* _The problem_: Verbatim transcription with images omitted: return the entries below in full.

* _Input_:
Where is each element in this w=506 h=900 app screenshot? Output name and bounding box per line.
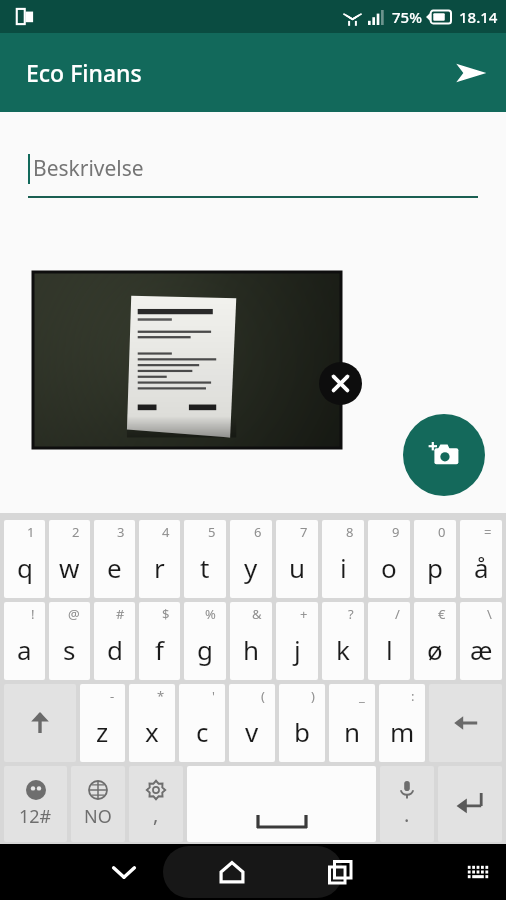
staticText: ( — [261, 687, 265, 705]
staticText: / — [395, 605, 400, 623]
staticText: 18.14 — [459, 7, 498, 27]
staticText: Beskrivelse — [33, 154, 144, 183]
staticText: ø — [427, 632, 443, 667]
staticText: f — [155, 632, 164, 667]
button[interactable]: Hide keyboard — [96, 844, 152, 900]
other: Multi window — [16, 7, 35, 26]
staticText: . — [404, 801, 410, 828]
button[interactable]: @ — [49, 602, 90, 680]
staticText: * — [157, 687, 165, 705]
staticText: b — [294, 714, 310, 749]
staticText: s — [63, 632, 76, 667]
staticText: w — [59, 550, 80, 585]
staticText: Eco Finans — [26, 57, 142, 88]
button[interactable]: / — [368, 602, 410, 680]
button[interactable]: € — [414, 602, 456, 680]
button[interactable]: ? — [322, 602, 364, 680]
staticText: æ — [470, 632, 493, 667]
staticText: q — [17, 550, 33, 585]
staticText: 0 — [438, 523, 446, 541]
button[interactable]: - — [80, 684, 125, 762]
staticText: % — [205, 605, 216, 623]
button[interactable]: \ — [460, 602, 502, 680]
staticText: \ — [487, 605, 492, 623]
button[interactable]: % — [184, 602, 226, 680]
button[interactable]: ( — [229, 684, 275, 762]
button[interactable]: Voice input — [380, 766, 434, 842]
staticText: ! — [31, 605, 35, 623]
button[interactable]: 7 — [276, 520, 318, 598]
staticText: 2 — [72, 523, 80, 541]
button[interactable]: Change language — [71, 766, 125, 842]
button[interactable]: 1 — [4, 520, 45, 598]
staticText: _ — [359, 687, 365, 705]
button[interactable]: * — [129, 684, 175, 762]
staticText: v — [245, 714, 259, 749]
button[interactable]: 9 — [368, 520, 410, 598]
staticText: x — [145, 714, 159, 749]
staticText: 75% — [392, 7, 422, 27]
staticText: + — [300, 605, 308, 623]
button[interactable]: Add photo — [403, 414, 485, 496]
button[interactable]: + — [276, 602, 318, 680]
button[interactable]: 6 — [230, 520, 272, 598]
staticText: ) — [311, 687, 315, 705]
staticText: r — [154, 550, 165, 585]
button[interactable]: Remove photo — [319, 362, 362, 405]
staticText: @ — [68, 605, 80, 623]
staticText: # — [116, 605, 125, 623]
button[interactable]: 0 — [414, 520, 456, 598]
button[interactable]: Send — [444, 46, 498, 100]
staticText: NO — [84, 804, 112, 829]
staticText: - — [110, 687, 115, 705]
button[interactable]: Beskrivelse — [28, 148, 478, 204]
button[interactable]: ! — [4, 602, 45, 680]
button[interactable]: 5 — [184, 520, 226, 598]
staticText: , — [153, 801, 159, 828]
staticText: : — [411, 687, 415, 705]
staticText: l — [386, 632, 393, 667]
staticText: z — [96, 714, 109, 749]
staticText: 3 — [117, 523, 125, 541]
button[interactable]: ' — [179, 684, 225, 762]
button[interactable]: 2 — [49, 520, 90, 598]
button[interactable]: _ — [329, 684, 375, 762]
staticText: 6 — [254, 523, 262, 541]
staticText: 12# — [19, 804, 52, 829]
button[interactable]: ) — [279, 684, 325, 762]
button[interactable]: Backspace — [429, 684, 502, 762]
button[interactable]: & — [230, 602, 272, 680]
staticText: y — [244, 550, 258, 585]
staticText: a — [17, 632, 32, 667]
button[interactable]: 3 — [94, 520, 135, 598]
staticText: d — [107, 632, 123, 667]
button[interactable]: Home — [204, 844, 260, 900]
button[interactable]: Settings — [129, 766, 183, 842]
button[interactable]: Recent apps — [312, 844, 368, 900]
button[interactable]: : — [379, 684, 425, 762]
staticText: ' — [212, 687, 215, 705]
staticText: c — [196, 714, 209, 749]
button[interactable]: 4 — [139, 520, 180, 598]
staticText: o — [381, 550, 397, 585]
staticText: i — [340, 550, 347, 585]
staticText: k — [336, 632, 350, 667]
button[interactable]: Receipt photo — [33, 272, 341, 448]
button[interactable]: Keyboard active — [454, 848, 502, 896]
button[interactable]: Shift — [4, 684, 76, 762]
staticText: t — [200, 550, 210, 585]
button[interactable]: $ — [139, 602, 180, 680]
staticText: 1 — [27, 523, 35, 541]
button[interactable]: # — [94, 602, 135, 680]
staticText: 9 — [392, 523, 400, 541]
button[interactable]: Enter — [438, 766, 502, 842]
staticText: h — [243, 632, 260, 667]
button[interactable]: Space — [187, 766, 376, 842]
staticText: € — [438, 605, 446, 623]
button[interactable]: 8 — [322, 520, 364, 598]
button[interactable]: Symbols — [4, 766, 67, 842]
staticText: & — [252, 605, 262, 623]
staticText: 5 — [208, 523, 216, 541]
staticText: j — [294, 632, 301, 667]
button[interactable]: = — [460, 520, 502, 598]
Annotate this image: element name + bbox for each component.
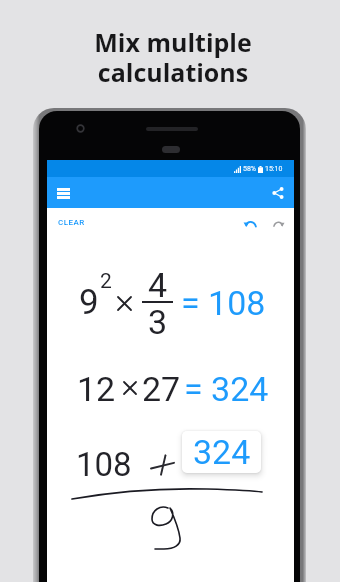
button[interactable]: Undo [242, 216, 258, 232]
button[interactable]: Redo [271, 216, 287, 232]
staticText: 2 [100, 269, 112, 294]
button[interactable]: Share [267, 182, 289, 204]
staticText: 4 [148, 265, 168, 305]
staticText: 15:10 [265, 165, 283, 173]
staticText: 27 [142, 369, 181, 409]
staticText: 12 [77, 369, 116, 409]
button[interactable]: CLEAR [58, 218, 85, 227]
staticText: = 324 [184, 369, 269, 409]
button[interactable]: 324 [182, 431, 261, 473]
staticText: 58% [243, 165, 256, 173]
staticText: 3 [148, 302, 168, 342]
staticText: 108 [76, 445, 132, 484]
button[interactable]: Open navigation menu [52, 182, 74, 204]
staticText: = 108 [181, 283, 266, 323]
staticText: Mix multiple calculations [3, 25, 340, 90]
staticText: 324 [193, 432, 251, 472]
staticText: 9 [79, 282, 99, 323]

* _Solution for this exercise_:
Where is each element in this w=506 h=900 app screenshot? Output name and bounding box per line.
staticText: ( — [261, 687, 265, 705]
staticText: / — [395, 605, 400, 623]
staticText: 18.14 — [459, 7, 498, 27]
staticText: Beskrivelse — [33, 154, 144, 183]
staticText: ø — [427, 632, 443, 667]
staticText: f — [155, 632, 164, 667]
button[interactable]: Hide keyboard — [96, 844, 152, 900]
other: Multi window — [16, 7, 35, 26]
staticText: . — [404, 801, 410, 828]
button[interactable]: @ — [49, 602, 90, 680]
staticText: * — [157, 687, 165, 705]
staticText: b — [294, 714, 310, 749]
staticText: s — [63, 632, 76, 667]
staticText: w — [59, 550, 80, 585]
staticText: Eco Finans — [26, 57, 142, 88]
button[interactable]: / — [368, 602, 410, 680]
button[interactable]: € — [414, 602, 456, 680]
button[interactable]: ? — [322, 602, 364, 680]
staticText: æ — [470, 632, 493, 667]
staticText: q — [17, 550, 33, 585]
staticText: 0 — [438, 523, 446, 541]
button[interactable]: - — [80, 684, 125, 762]
staticText: % — [205, 605, 216, 623]
button[interactable]: \ — [460, 602, 502, 680]
staticText: \ — [487, 605, 492, 623]
button[interactable]: % — [184, 602, 226, 680]
button[interactable]: ( — [229, 684, 275, 762]
button[interactable]: Voice input — [380, 766, 434, 842]
staticText: ! — [31, 605, 35, 623]
button[interactable]: 7 — [276, 520, 318, 598]
staticText: 2 — [72, 523, 80, 541]
button[interactable]: Change language — [71, 766, 125, 842]
button[interactable]: 1 — [4, 520, 45, 598]
staticText: _ — [359, 687, 365, 705]
button[interactable]: * — [129, 684, 175, 762]
staticText: v — [245, 714, 259, 749]
button[interactable]: 9 — [368, 520, 410, 598]
staticText: x — [145, 714, 159, 749]
staticText: 75% — [392, 7, 422, 27]
staticText: + — [300, 605, 308, 623]
button[interactable]: Add photo — [403, 414, 485, 496]
button[interactable]: + — [276, 602, 318, 680]
button[interactable]: 6 — [230, 520, 272, 598]
staticText: ) — [311, 687, 315, 705]
staticText: r — [154, 550, 165, 585]
button[interactable]: Remove photo — [319, 362, 362, 405]
staticText: @ — [68, 605, 80, 623]
staticText: # — [116, 605, 125, 623]
button[interactable]: 0 — [414, 520, 456, 598]
button[interactable]: Send — [444, 46, 498, 100]
staticText: NO — [84, 804, 112, 829]
staticText: - — [110, 687, 115, 705]
button[interactable]: Beskrivelse — [28, 148, 478, 204]
button[interactable]: ! — [4, 602, 45, 680]
button[interactable]: 5 — [184, 520, 226, 598]
staticText: , — [153, 801, 159, 828]
staticText: : — [411, 687, 415, 705]
staticText: l — [386, 632, 393, 667]
staticText: z — [96, 714, 109, 749]
staticText: 3 — [117, 523, 125, 541]
button[interactable]: ' — [179, 684, 225, 762]
button[interactable]: 2 — [49, 520, 90, 598]
button[interactable]: _ — [329, 684, 375, 762]
staticText: 6 — [254, 523, 262, 541]
staticText: 12# — [19, 804, 52, 829]
button[interactable]: ) — [279, 684, 325, 762]
button[interactable]: Backspace — [429, 684, 502, 762]
button[interactable]: & — [230, 602, 272, 680]
staticText: y — [244, 550, 258, 585]
staticText: a — [17, 632, 32, 667]
button[interactable]: 3 — [94, 520, 135, 598]
staticText: d — [107, 632, 123, 667]
button[interactable]: Home — [204, 844, 260, 900]
button[interactable]: Settings — [129, 766, 183, 842]
button[interactable]: Recent apps — [312, 844, 368, 900]
button[interactable]: : — [379, 684, 425, 762]
staticText: ' — [212, 687, 215, 705]
staticText: c — [196, 714, 209, 749]
button[interactable]: 4 — [139, 520, 180, 598]
staticText: o — [381, 550, 397, 585]
staticText: i — [340, 550, 347, 585]
staticText: k — [336, 632, 350, 667]
button[interactable]: Receipt photo — [33, 272, 341, 448]
button[interactable]: Keyboard active — [454, 848, 502, 896]
button[interactable]: Shift — [4, 684, 76, 762]
staticText: t — [200, 550, 210, 585]
button[interactable]: $ — [139, 602, 180, 680]
staticText: 1 — [27, 523, 35, 541]
button[interactable]: # — [94, 602, 135, 680]
staticText: 9 — [392, 523, 400, 541]
button[interactable]: Enter — [438, 766, 502, 842]
staticText: h — [243, 632, 260, 667]
button[interactable]: Space — [187, 766, 376, 842]
staticText: € — [438, 605, 446, 623]
button[interactable]: 8 — [322, 520, 364, 598]
button[interactable]: Symbols — [4, 766, 67, 842]
staticText: & — [252, 605, 262, 623]
staticText: 5 — [208, 523, 216, 541]
staticText: j — [294, 632, 301, 667]
button[interactable]: = — [460, 520, 502, 598]
Annotate this image: element name + bbox for each component.
button[interactable]: Undo [242, 216, 258, 232]
button[interactable]: Redo [271, 216, 287, 232]
staticText: 2 [100, 269, 112, 294]
button[interactable]: Share [267, 182, 289, 204]
staticText: 4 [148, 265, 168, 305]
staticText: 15:10 [265, 165, 283, 173]
staticText: 27 [142, 369, 181, 409]
staticText: 12 [77, 369, 116, 409]
button[interactable]: CLEAR [58, 218, 85, 227]
staticText: = 324 [184, 369, 269, 409]
button[interactable]: 324 [182, 431, 261, 473]
staticText: 58% [243, 165, 256, 173]
staticText: 3 [148, 302, 168, 342]
staticText: 108 [76, 445, 132, 484]
button[interactable]: Open navigation menu [52, 182, 74, 204]
staticText: = 108 [181, 283, 266, 323]
staticText: Mix multiple calculations [3, 25, 340, 90]
staticText: 324 [193, 432, 251, 472]
staticText: 9 [79, 282, 99, 323]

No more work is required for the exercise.